■ Dataset records ■
☆ ☆ ☆ ☆ ☆ ☆ ☆
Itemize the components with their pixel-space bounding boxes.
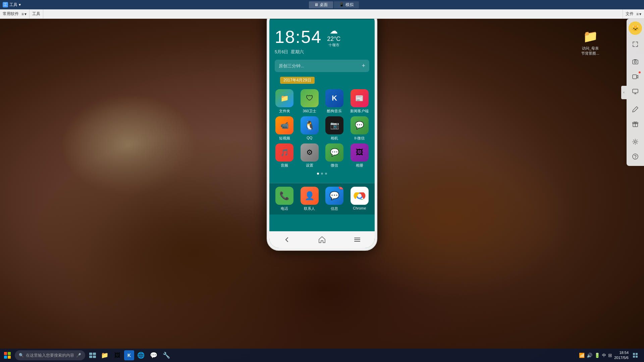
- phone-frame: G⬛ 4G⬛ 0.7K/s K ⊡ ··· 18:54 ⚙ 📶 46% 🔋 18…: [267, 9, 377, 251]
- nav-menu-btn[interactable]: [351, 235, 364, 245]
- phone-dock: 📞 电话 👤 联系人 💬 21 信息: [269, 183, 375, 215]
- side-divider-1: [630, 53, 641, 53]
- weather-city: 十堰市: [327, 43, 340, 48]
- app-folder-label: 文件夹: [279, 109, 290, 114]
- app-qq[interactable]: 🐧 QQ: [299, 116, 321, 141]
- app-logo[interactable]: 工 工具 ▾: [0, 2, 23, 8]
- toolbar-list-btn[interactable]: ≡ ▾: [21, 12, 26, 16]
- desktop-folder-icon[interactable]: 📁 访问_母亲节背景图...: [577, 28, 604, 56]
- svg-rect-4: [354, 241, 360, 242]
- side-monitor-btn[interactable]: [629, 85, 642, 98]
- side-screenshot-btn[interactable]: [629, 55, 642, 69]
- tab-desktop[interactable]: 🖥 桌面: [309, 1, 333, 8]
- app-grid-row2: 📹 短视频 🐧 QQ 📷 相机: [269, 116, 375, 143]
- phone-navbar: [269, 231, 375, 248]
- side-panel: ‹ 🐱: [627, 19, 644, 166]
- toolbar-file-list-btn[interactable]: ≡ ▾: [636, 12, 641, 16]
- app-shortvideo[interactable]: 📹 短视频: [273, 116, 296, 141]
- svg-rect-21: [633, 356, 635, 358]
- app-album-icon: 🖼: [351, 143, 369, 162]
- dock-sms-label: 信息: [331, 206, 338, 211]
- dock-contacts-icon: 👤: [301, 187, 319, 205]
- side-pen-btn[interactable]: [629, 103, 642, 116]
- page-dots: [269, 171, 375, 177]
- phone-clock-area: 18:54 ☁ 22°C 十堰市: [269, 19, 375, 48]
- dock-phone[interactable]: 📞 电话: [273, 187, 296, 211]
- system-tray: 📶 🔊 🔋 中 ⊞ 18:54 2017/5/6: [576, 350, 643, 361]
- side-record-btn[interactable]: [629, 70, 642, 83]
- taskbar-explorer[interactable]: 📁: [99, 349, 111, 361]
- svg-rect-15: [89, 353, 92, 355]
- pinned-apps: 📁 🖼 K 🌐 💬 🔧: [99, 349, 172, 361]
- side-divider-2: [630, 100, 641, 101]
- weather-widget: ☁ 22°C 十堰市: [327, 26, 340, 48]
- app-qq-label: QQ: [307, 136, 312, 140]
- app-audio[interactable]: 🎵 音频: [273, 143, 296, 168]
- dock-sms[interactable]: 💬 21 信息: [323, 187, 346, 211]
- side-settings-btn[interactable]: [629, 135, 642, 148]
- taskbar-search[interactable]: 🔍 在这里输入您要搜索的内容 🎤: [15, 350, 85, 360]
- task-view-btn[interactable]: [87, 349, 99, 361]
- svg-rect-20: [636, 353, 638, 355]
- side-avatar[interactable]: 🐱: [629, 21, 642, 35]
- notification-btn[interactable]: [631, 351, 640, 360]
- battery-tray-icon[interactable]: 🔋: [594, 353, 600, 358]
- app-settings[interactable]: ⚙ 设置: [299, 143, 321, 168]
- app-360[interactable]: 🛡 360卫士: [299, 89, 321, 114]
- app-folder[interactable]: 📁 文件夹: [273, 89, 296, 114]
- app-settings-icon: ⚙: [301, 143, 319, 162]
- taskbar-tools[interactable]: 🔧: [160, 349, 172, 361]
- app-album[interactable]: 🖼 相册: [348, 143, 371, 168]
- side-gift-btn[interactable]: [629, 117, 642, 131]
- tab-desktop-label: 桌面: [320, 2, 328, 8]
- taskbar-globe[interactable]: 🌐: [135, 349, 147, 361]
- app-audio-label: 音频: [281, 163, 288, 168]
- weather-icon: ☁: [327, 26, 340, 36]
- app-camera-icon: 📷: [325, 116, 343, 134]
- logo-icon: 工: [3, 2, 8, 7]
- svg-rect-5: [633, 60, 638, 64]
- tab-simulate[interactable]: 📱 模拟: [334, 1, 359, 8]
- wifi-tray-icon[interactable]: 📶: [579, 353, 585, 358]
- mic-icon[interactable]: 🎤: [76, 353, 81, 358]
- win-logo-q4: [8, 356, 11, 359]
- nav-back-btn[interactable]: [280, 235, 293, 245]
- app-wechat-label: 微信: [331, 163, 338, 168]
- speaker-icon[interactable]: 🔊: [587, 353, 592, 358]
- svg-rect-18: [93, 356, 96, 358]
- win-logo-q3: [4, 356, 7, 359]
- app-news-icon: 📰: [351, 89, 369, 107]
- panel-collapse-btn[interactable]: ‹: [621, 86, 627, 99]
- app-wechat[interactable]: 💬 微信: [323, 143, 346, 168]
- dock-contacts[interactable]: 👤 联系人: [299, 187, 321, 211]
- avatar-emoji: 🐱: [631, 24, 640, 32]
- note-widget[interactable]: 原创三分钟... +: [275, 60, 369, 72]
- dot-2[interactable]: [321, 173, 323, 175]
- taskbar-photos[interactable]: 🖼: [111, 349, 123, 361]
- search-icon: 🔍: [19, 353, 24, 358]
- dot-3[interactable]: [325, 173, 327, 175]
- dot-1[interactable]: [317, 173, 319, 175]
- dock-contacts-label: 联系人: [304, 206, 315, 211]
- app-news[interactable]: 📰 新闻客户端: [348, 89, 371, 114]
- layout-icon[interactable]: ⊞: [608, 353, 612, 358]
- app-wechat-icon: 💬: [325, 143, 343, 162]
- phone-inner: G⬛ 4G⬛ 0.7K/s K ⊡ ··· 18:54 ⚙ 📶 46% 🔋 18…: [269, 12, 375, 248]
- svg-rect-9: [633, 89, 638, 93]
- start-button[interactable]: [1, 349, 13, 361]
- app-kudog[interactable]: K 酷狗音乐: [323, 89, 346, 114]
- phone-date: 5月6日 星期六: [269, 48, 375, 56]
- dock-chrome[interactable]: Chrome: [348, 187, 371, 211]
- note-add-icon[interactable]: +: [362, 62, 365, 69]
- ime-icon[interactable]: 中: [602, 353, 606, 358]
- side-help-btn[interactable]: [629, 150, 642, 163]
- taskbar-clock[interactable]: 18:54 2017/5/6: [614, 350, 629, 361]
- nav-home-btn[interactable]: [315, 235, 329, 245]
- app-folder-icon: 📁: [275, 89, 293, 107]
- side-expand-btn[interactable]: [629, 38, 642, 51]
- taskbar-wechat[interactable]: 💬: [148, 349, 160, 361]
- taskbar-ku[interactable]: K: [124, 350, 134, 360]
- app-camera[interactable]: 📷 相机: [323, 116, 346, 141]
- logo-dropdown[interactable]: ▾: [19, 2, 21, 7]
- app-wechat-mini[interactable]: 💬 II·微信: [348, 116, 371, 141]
☆ ☆ ☆ ☆ ☆ ☆ ☆
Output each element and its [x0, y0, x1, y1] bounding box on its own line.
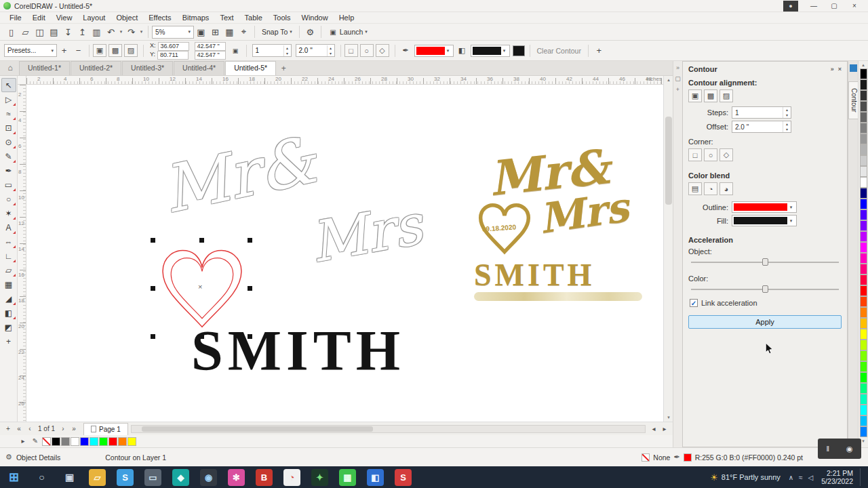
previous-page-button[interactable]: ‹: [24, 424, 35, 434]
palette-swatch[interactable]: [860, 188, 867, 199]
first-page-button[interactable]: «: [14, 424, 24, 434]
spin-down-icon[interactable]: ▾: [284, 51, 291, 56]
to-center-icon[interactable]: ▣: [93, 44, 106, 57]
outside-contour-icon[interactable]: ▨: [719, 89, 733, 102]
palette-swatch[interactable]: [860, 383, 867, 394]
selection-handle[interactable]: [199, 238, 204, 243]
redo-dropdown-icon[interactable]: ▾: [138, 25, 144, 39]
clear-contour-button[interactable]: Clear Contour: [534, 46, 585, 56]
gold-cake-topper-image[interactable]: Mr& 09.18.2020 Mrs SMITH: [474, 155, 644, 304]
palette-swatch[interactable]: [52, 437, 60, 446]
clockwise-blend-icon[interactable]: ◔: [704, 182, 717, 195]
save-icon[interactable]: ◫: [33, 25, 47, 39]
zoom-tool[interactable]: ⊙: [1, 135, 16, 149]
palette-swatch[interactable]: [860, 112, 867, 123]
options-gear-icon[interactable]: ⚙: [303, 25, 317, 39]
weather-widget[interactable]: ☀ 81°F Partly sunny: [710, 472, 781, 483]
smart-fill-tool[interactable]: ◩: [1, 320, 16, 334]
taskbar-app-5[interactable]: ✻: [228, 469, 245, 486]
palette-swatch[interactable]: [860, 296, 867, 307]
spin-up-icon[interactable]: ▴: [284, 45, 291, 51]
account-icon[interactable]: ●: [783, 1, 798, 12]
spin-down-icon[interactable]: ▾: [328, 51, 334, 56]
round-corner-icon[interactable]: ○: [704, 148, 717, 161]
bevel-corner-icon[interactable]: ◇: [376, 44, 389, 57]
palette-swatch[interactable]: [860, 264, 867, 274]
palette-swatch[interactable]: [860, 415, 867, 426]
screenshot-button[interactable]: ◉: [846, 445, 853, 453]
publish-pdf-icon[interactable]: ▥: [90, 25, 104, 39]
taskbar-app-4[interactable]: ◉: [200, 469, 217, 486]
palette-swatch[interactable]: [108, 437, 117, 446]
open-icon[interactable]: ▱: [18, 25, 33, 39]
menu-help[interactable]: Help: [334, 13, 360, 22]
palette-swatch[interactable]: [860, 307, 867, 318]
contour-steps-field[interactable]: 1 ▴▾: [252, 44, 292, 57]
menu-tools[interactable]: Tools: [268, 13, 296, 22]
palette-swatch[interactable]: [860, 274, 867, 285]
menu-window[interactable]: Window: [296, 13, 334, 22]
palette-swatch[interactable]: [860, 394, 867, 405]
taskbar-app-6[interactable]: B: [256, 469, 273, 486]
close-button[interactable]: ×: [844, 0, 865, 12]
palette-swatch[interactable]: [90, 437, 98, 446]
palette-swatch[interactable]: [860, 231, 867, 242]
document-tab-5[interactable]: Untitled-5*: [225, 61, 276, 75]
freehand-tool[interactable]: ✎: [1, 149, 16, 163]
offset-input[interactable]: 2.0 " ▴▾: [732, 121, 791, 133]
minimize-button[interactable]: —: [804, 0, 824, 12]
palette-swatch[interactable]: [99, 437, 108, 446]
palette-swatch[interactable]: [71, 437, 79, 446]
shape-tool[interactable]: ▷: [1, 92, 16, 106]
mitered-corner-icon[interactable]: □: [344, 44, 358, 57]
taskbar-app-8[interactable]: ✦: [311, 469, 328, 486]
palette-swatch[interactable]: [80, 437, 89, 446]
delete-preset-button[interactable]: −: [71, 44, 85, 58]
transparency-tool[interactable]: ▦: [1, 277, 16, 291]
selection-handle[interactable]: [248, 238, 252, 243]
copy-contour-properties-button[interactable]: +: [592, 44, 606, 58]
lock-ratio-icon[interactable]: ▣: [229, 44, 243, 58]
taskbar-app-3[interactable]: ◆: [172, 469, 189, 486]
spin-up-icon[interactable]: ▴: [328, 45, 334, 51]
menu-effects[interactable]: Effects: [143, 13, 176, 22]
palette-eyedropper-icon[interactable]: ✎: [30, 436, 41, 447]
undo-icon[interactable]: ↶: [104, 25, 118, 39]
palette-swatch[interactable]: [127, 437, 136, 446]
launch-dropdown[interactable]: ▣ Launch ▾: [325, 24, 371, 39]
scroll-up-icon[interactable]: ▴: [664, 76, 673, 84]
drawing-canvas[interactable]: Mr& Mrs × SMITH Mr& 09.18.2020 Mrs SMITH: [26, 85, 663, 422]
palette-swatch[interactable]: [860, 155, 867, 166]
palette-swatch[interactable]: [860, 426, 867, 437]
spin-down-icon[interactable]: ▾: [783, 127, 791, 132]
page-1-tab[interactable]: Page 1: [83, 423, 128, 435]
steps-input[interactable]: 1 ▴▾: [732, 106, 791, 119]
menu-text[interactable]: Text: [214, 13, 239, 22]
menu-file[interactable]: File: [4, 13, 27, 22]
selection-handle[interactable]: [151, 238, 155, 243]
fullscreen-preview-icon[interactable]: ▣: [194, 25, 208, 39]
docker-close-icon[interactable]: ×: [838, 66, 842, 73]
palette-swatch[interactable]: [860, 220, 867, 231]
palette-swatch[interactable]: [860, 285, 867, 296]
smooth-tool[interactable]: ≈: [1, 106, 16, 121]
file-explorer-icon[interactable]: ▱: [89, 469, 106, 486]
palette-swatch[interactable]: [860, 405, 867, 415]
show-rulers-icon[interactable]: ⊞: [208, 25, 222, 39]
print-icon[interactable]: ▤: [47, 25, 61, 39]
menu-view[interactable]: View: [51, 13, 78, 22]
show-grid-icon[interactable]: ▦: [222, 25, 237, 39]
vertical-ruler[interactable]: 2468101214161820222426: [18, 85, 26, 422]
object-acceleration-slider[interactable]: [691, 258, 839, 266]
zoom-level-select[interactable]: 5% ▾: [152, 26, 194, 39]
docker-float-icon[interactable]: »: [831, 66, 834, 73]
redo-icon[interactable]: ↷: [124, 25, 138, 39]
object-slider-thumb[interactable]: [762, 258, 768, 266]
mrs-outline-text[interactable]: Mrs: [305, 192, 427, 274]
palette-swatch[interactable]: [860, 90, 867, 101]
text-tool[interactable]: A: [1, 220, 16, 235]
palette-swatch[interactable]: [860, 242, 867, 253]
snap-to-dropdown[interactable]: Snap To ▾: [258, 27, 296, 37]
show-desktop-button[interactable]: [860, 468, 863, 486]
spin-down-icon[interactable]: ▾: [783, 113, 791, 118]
☆ ☆ ☆ ☆ ☆ ☆ ☆
■ Work item ■
The count of lines in the records above holding the word "explorer" should be reported as a number, with nothing added.

■ Your response ■
2